**REQUIRED WORK**
Return every line from the records below with the string "prywatności".

**STUDY MATERIAL**
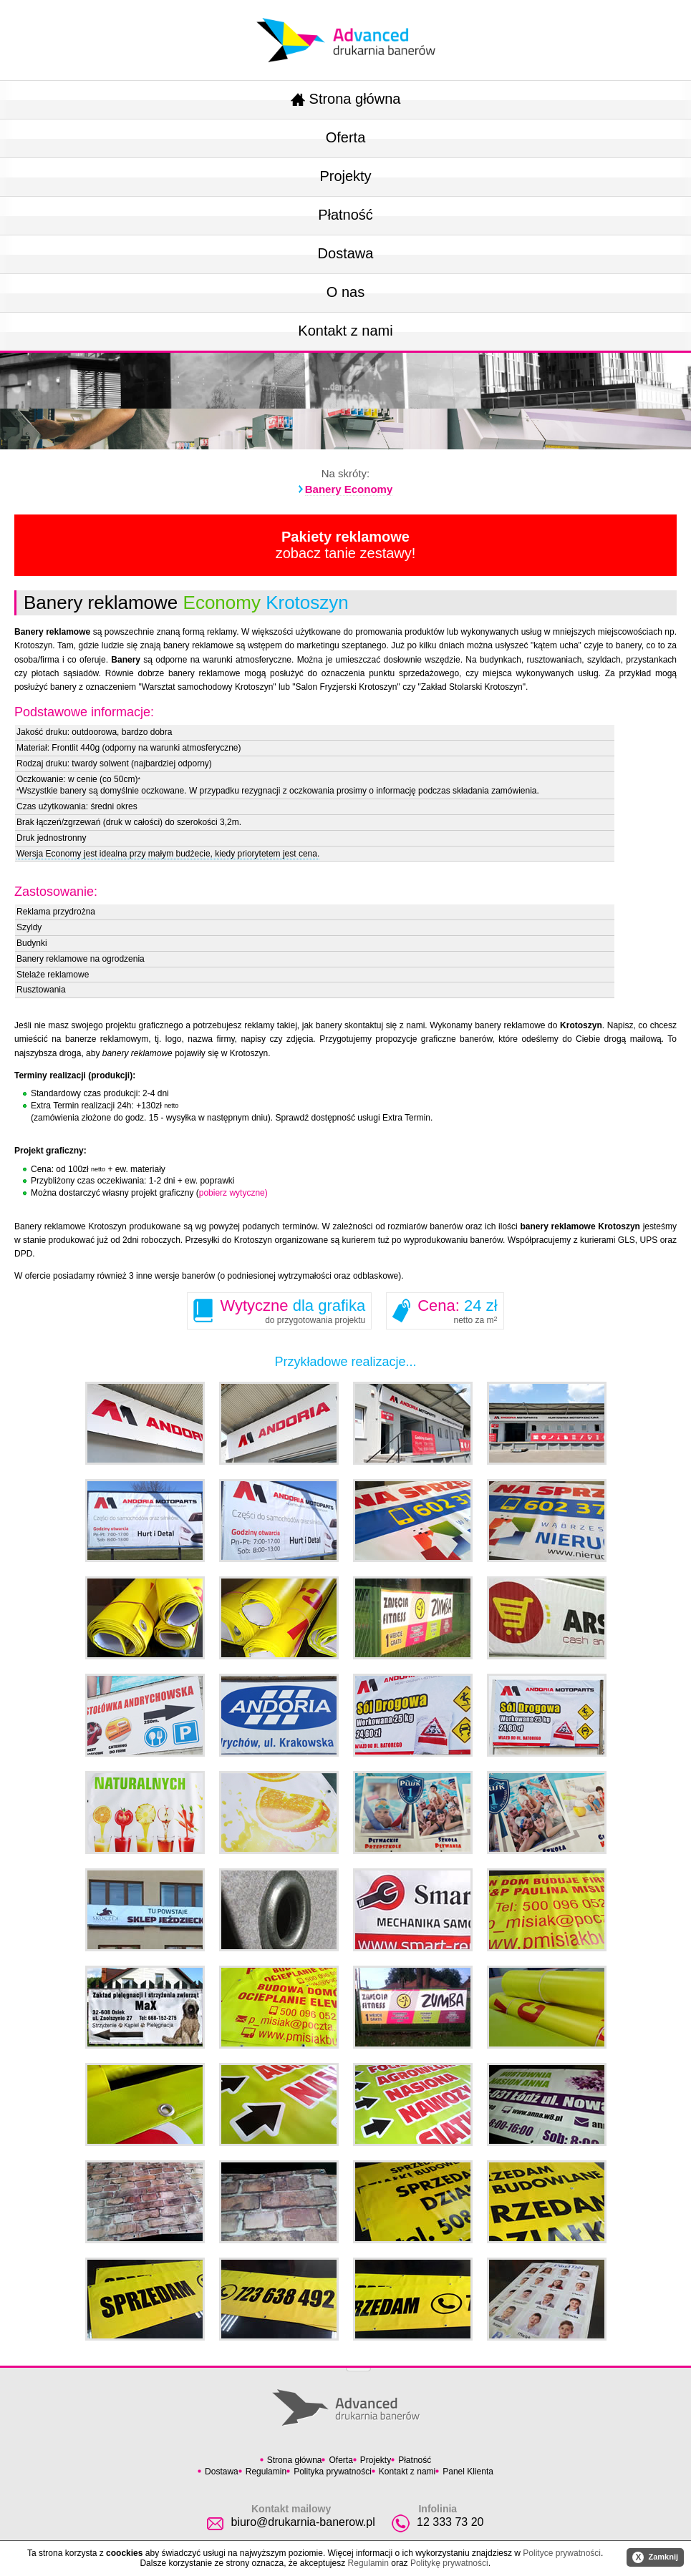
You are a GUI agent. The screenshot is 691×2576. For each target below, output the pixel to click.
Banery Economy (349, 489)
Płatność (345, 215)
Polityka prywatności (333, 2472)
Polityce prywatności (562, 2553)
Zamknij (655, 2557)
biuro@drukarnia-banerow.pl (303, 2522)
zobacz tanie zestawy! (346, 545)
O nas (345, 292)
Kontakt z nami (345, 330)
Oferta (346, 137)
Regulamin (266, 2472)
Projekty (345, 176)
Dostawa (346, 253)
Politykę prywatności (449, 2563)
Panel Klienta (468, 2472)
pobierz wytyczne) (233, 1193)
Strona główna (346, 99)
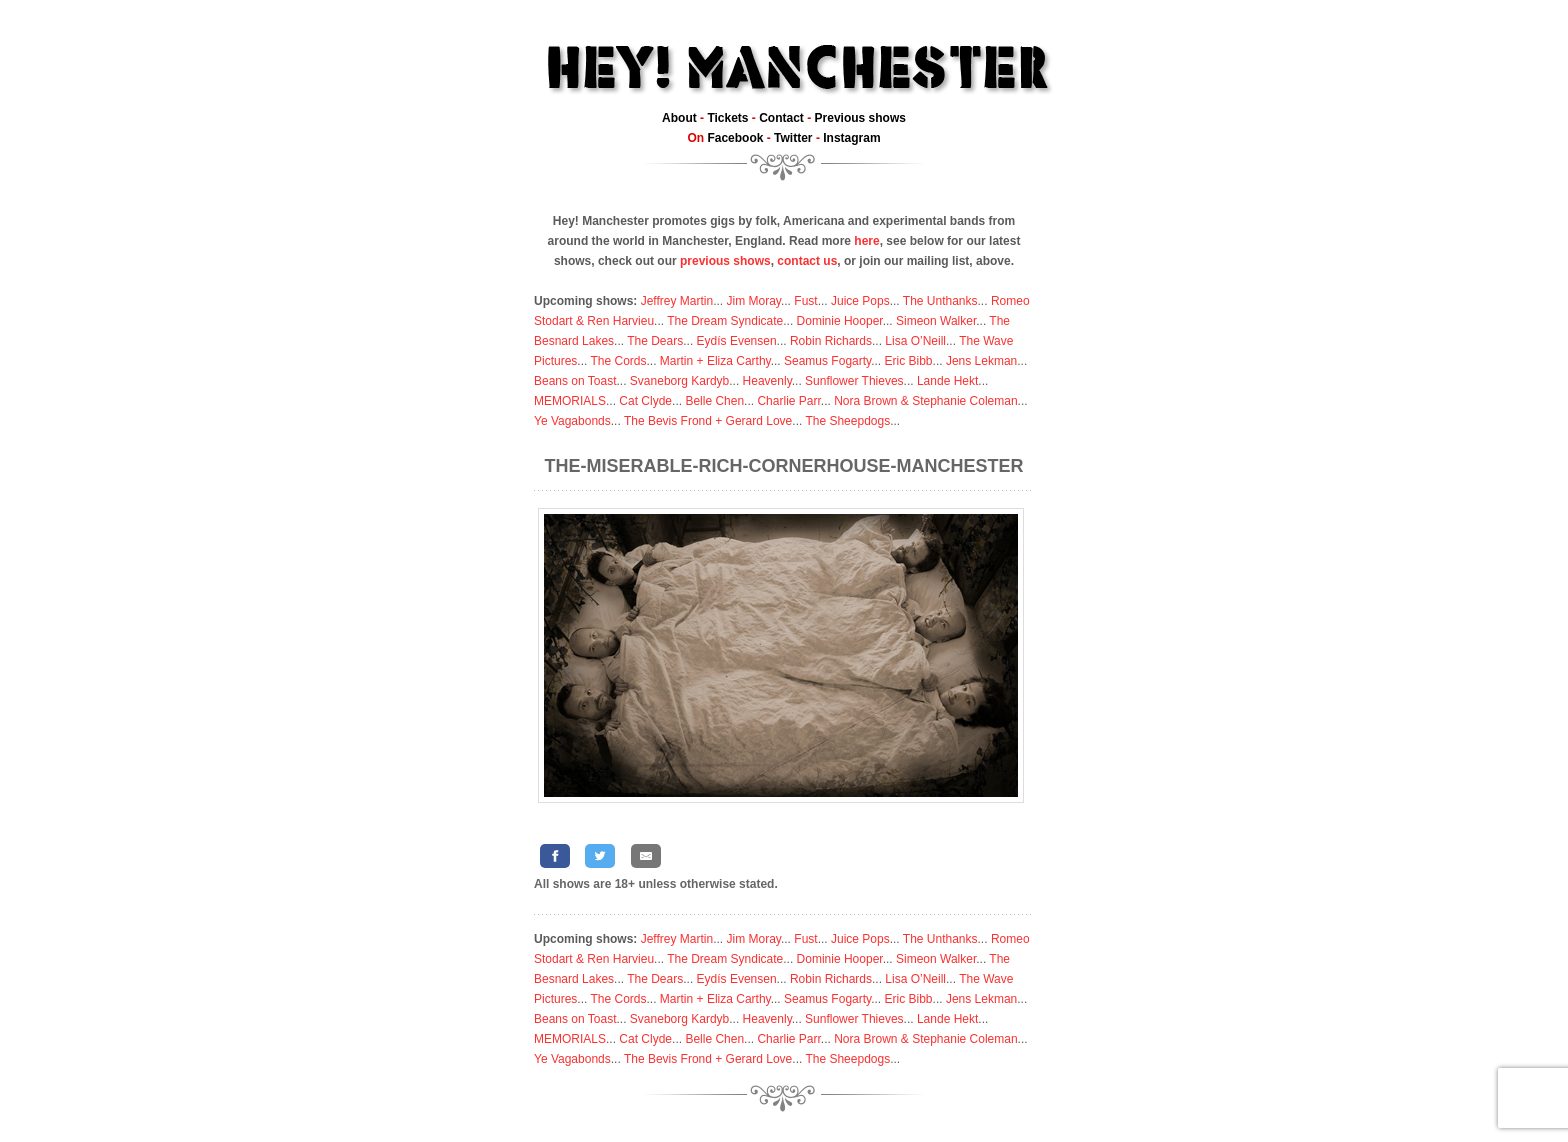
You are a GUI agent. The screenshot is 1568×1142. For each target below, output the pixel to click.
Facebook (735, 138)
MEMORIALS (570, 401)
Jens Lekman (981, 361)
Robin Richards (831, 341)
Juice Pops (860, 301)
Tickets (727, 118)
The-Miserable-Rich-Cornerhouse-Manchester (784, 466)
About (679, 118)
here (866, 241)
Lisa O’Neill (915, 341)
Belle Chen (714, 401)
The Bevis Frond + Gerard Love (708, 421)
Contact (781, 118)
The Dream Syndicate (725, 321)
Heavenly (767, 381)
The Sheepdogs (847, 421)
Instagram (851, 138)
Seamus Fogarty (827, 361)
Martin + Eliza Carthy (715, 361)
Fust (805, 301)
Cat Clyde (645, 401)
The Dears (655, 341)
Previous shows (860, 118)
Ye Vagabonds (572, 421)
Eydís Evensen (737, 341)
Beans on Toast (575, 381)
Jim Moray (754, 301)
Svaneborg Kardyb (679, 381)
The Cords (618, 361)
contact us (807, 261)
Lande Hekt (947, 381)
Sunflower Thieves (854, 381)
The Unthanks (940, 301)
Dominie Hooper (840, 321)
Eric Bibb (909, 361)
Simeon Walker (936, 321)
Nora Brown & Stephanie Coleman (925, 401)
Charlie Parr (788, 401)
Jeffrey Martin (677, 301)
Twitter (793, 138)
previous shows (725, 261)
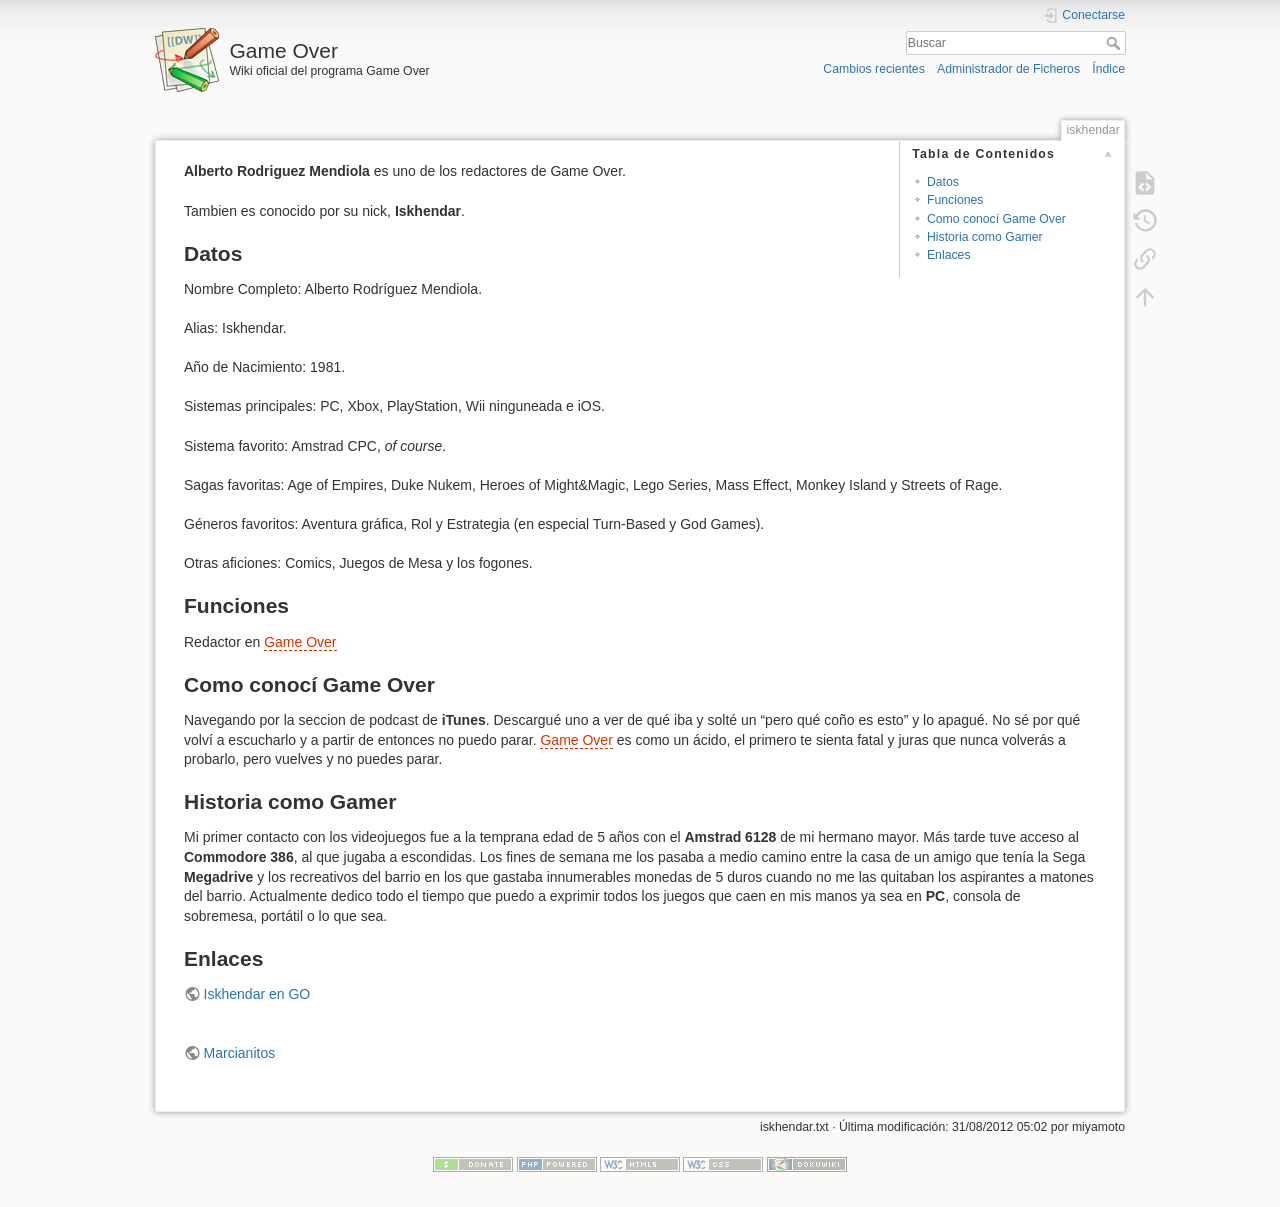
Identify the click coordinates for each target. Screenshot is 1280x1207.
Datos (943, 182)
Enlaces (949, 255)
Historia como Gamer (985, 237)
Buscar (1115, 43)
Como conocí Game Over (996, 219)
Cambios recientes (873, 69)
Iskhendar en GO (257, 994)
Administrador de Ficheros (1008, 69)
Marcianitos (240, 1053)
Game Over (300, 642)
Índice (1108, 69)
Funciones (955, 200)
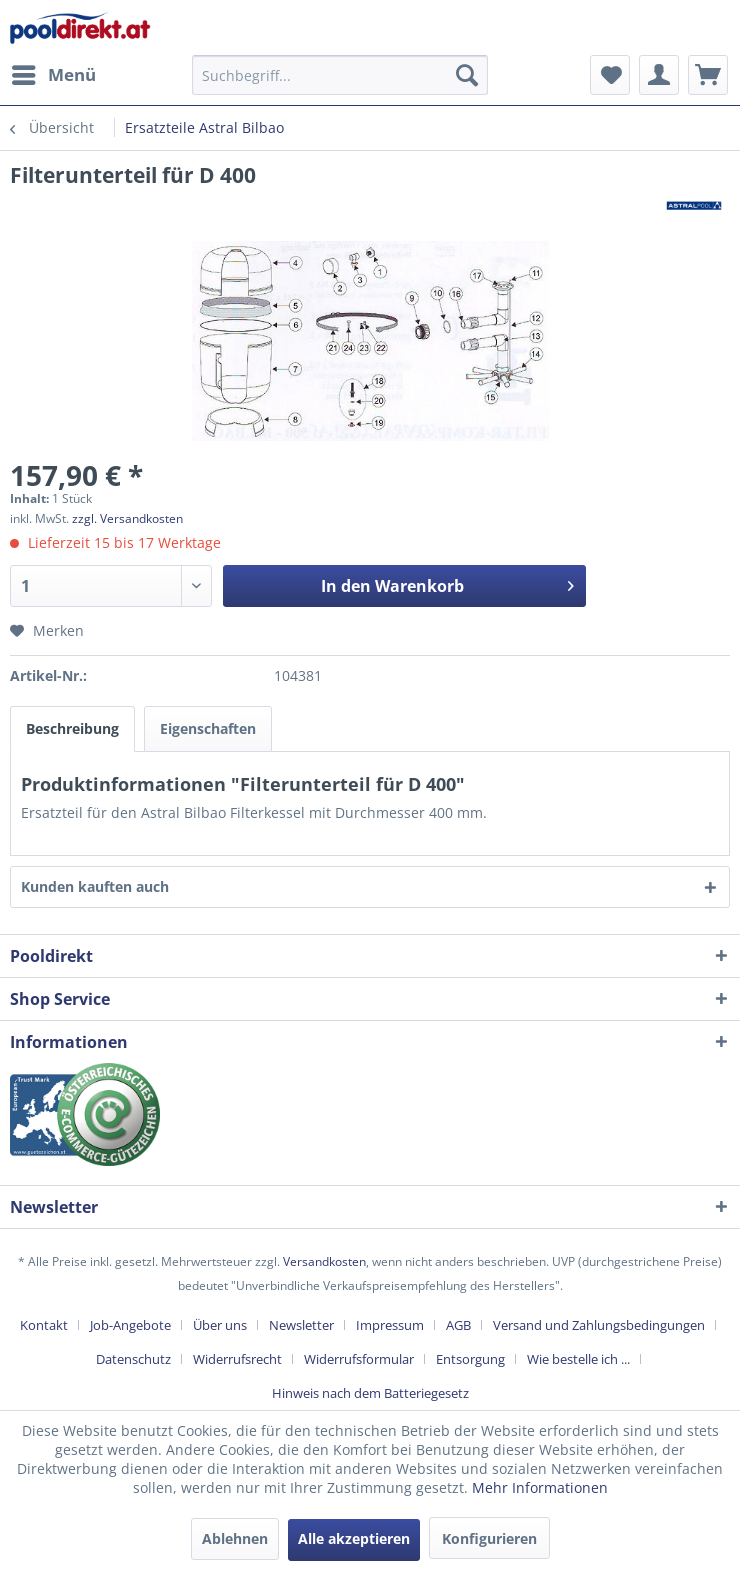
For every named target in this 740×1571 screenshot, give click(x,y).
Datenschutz (133, 1359)
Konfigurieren (489, 1538)
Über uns (220, 1325)
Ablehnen (235, 1538)
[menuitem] (53, 75)
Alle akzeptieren (354, 1538)
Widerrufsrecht (237, 1359)
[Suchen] (467, 75)
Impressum (390, 1325)
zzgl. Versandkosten (127, 518)
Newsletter (301, 1325)
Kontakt (44, 1325)
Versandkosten (324, 1261)
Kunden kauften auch (95, 886)
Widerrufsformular (359, 1359)
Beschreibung (72, 728)
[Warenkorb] (708, 75)
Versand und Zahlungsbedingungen (599, 1325)
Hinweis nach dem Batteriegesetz (370, 1393)
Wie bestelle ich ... (578, 1359)
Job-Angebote (130, 1325)
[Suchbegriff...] (340, 75)
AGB (458, 1325)
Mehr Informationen (540, 1487)
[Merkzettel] (610, 75)
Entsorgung (470, 1359)
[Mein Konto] (659, 75)
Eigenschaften (208, 728)
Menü (54, 72)
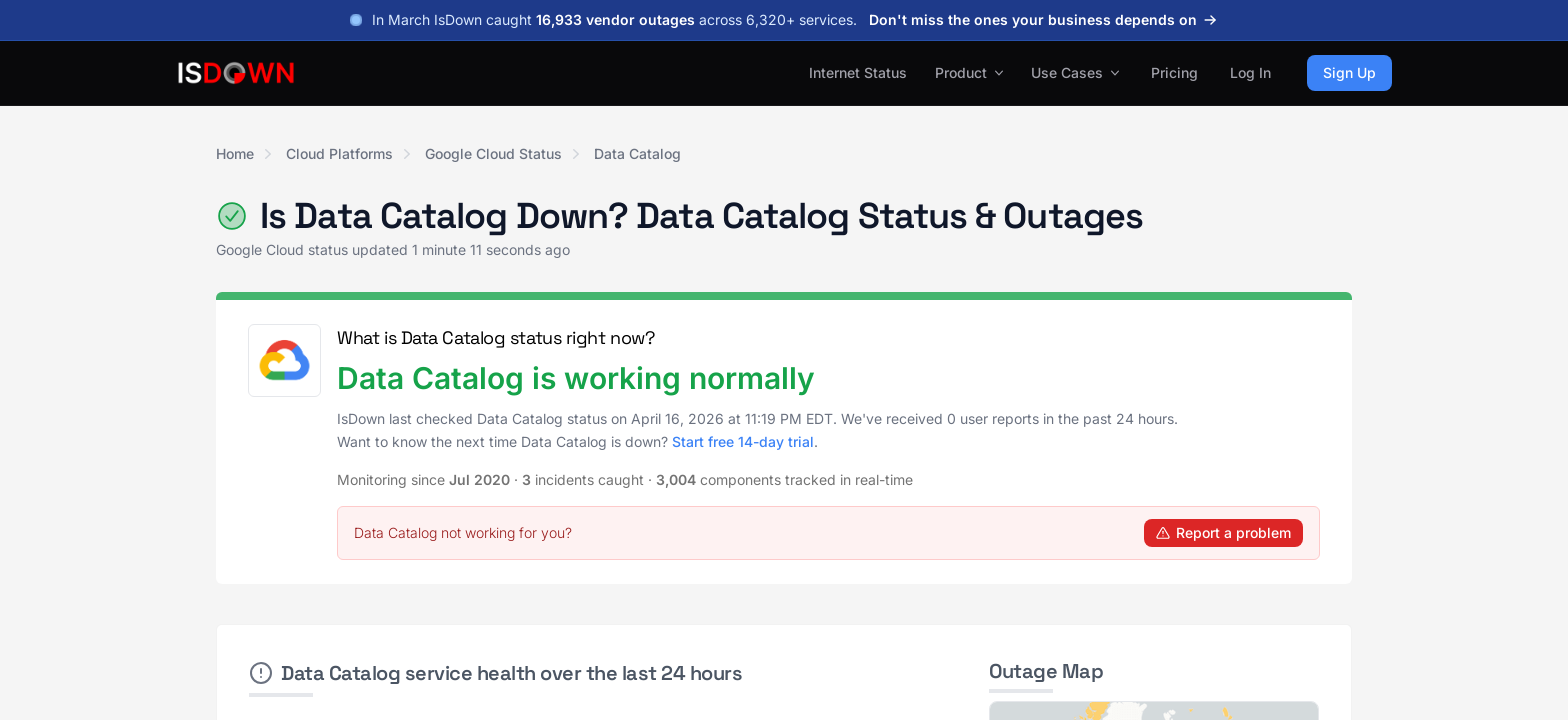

**OUTPUT OF THE EXERCISE**
Polityka prywatności (333, 2472)
Polityce prywatności (562, 2553)
Politykę prywatności (449, 2563)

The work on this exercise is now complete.